I was doing a show with a guy from Romania that was a big Sting fan... as a warm up, I started playing acoustic and singing in this huge stair case that spanned about 4 stories and had some of the most awesome natural reverb... over the course of the week, cast members would join me and we did a ton of cover tunes from Sting/Police, Melissa Etheridge, Don Henley, Marilyn Manson, U2, etc... at the closing night party, I played this Eva Cassidy version... upon hearing the first lines of the first verse, the Romanian guy leaned over and held himself up on a railing and said in a thick Romanian accent, "I think I'm going to cry..."


----------



## SammyKillChambers (Jun 25, 2012)

Luther Vandross - To Dance With My Father

and

Faith Hill - There You'll Be.

Always strike a nerve for me.


----------



## DiegusMaximus32 (Jun 25, 2012)

Triple-J said:


> "A dying god coming into human flesh" by Celtic Frost: It begins in a very morose tone but builds up it's strength which perfectly fits its theme of death(grief) and rebirth(hope) .
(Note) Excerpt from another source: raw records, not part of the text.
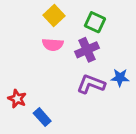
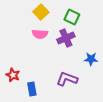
purple L-shape: (91, 84) -> (67, 79), moved
blue rectangle: (42, 117) -> (32, 89), turned 32

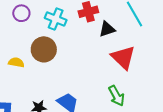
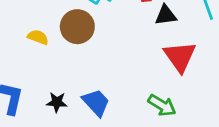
green arrow: (117, 96) -> (162, 105), turned -40

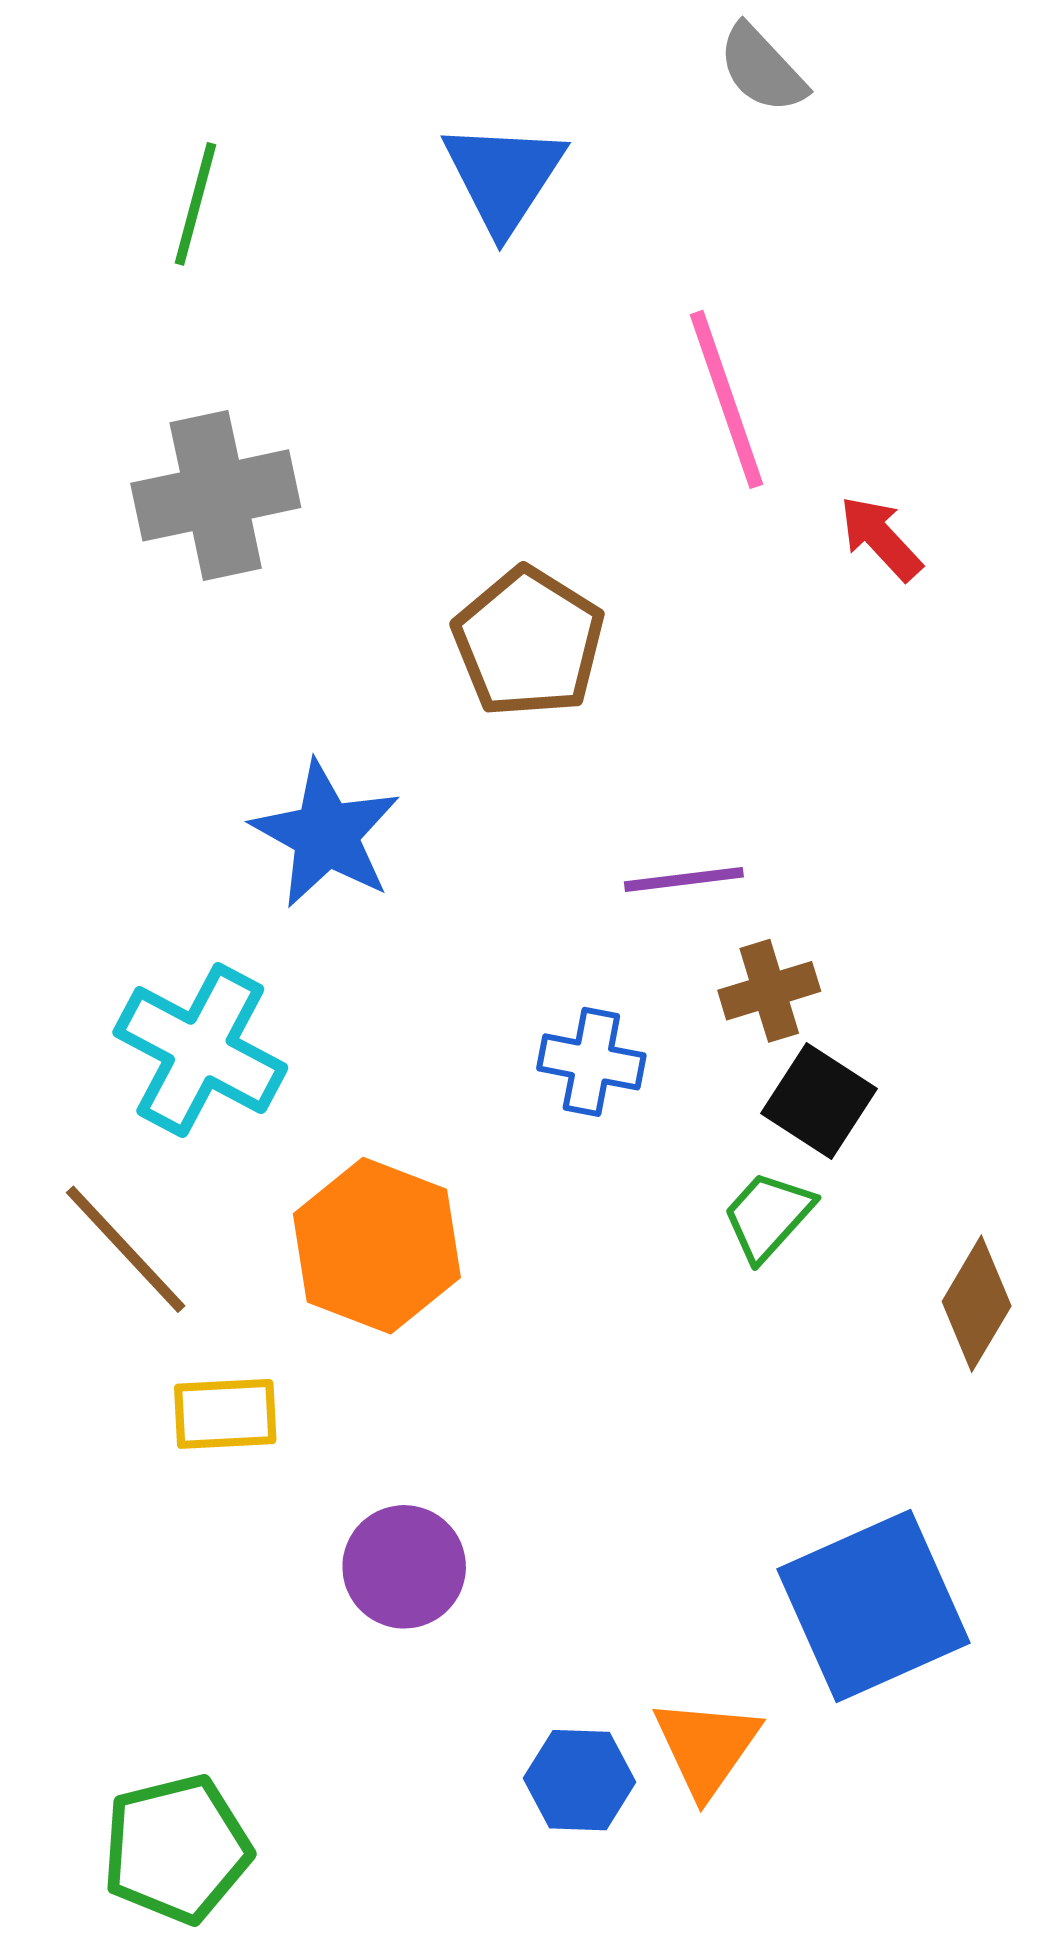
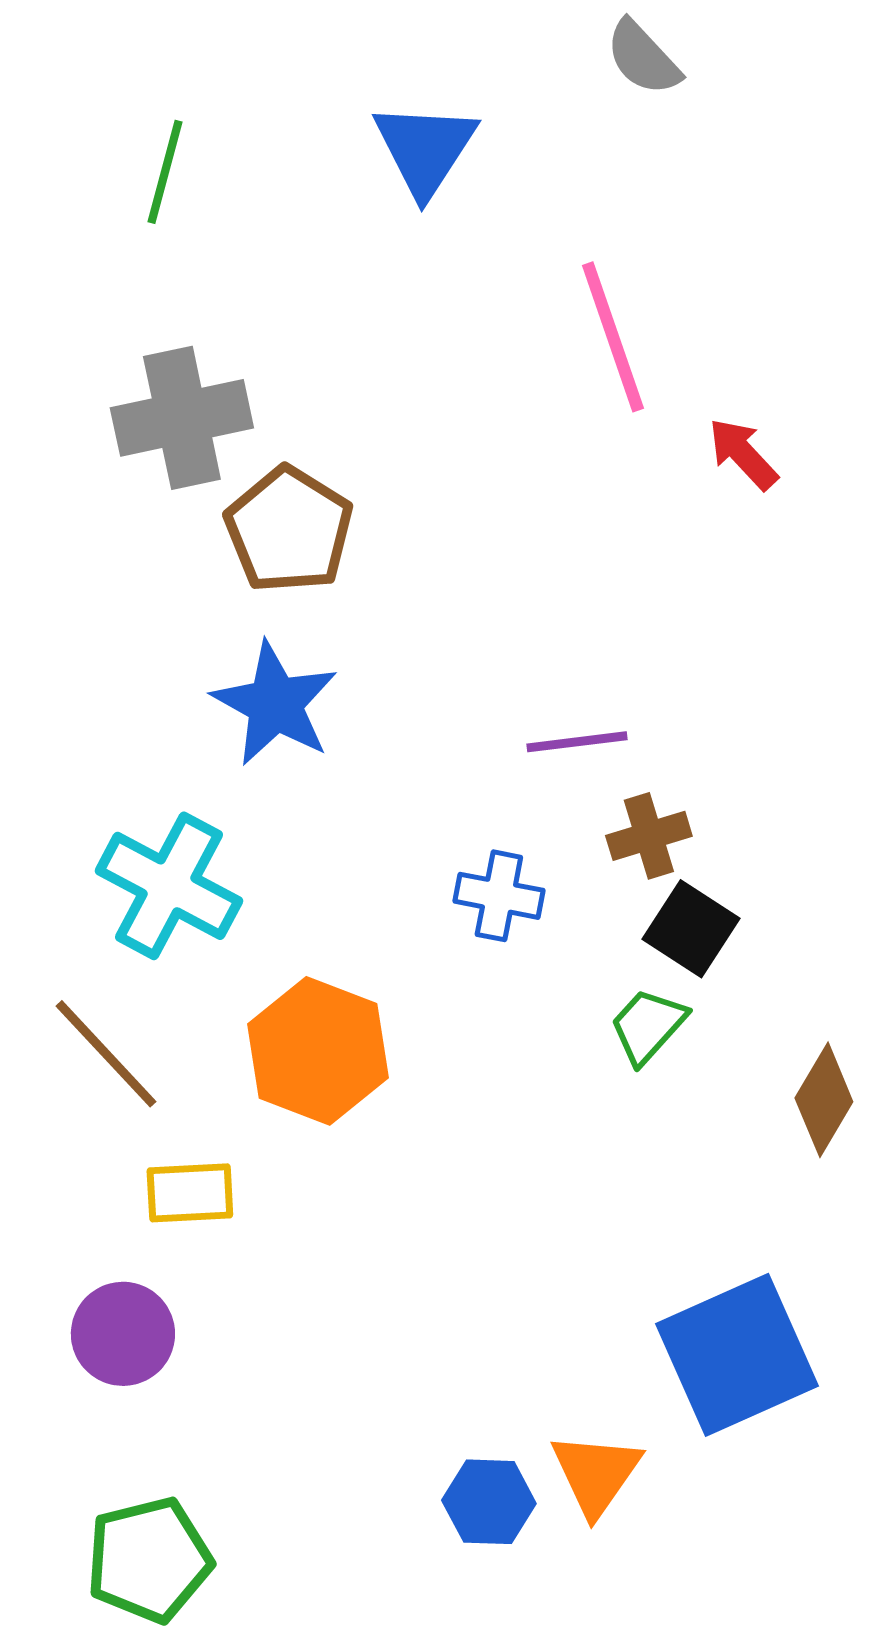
brown pentagon: (529, 642) -> (289, 530), moved
purple circle: (404, 1567) -> (123, 1334), moved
Big +1 to this song. So intense. 

I'd say For My Father by Andy McKee (posted below). So melancholy and beautiful.


----------



## Ulvhedin (Jun 25, 2012)




----------



## Ambit (Jun 25, 2012)

Three saddest songs for me....

Stop Swimming - Porcupine Tree - Possibly the saddest song ever written, perfectly done.

Time Flies - Porcupine Tree - Listened to this 100000x during high school with my best friends, makes me miss those days.

Collapse the Light into the Earth - Porcupine Tree


----------



## Ambit (Jun 25, 2012)

Oh and i forgot..

NIN - Right Where it Belongs


----------



## slumber_party (Jun 25, 2012)

Duelbart said:


> Not downright sad, but so desperate and melancholic that it gets me every time.
> 
> "And if my heart just stops, I want to know if a curtain drops"




Anything by this band. One of my favourites.

Also got me through an awful breakup at one point.


----------



## brector (Jun 27, 2012)

matt397 said:


> Did you see the movie ? Cried like a bitch through that movie lol



No, and I don't think I ever could for that same reason lol The song is hard enough

-Brian


----------



## tacotiklah (Jun 27, 2012)

Stevie Ray Vaughan - The Sky is Crying. That is my go-to song when I'm really depressed because it's usually enough to send me over the edge and bawl. Then I feel a lot better.


----------



## Gothic Headhunter (Jun 28, 2012)

Makes me feel so sad, every time.


----------



## TimmaethBoy (Jun 28, 2012)

Endless list of songs by Porcupine Tree; they're that good at it.


----------



## Big Muff Pi (Jun 28, 2012)

Not the saddest ever, but the first that came to mind. Not necessarily because of the song itself, but also its associations in my mind.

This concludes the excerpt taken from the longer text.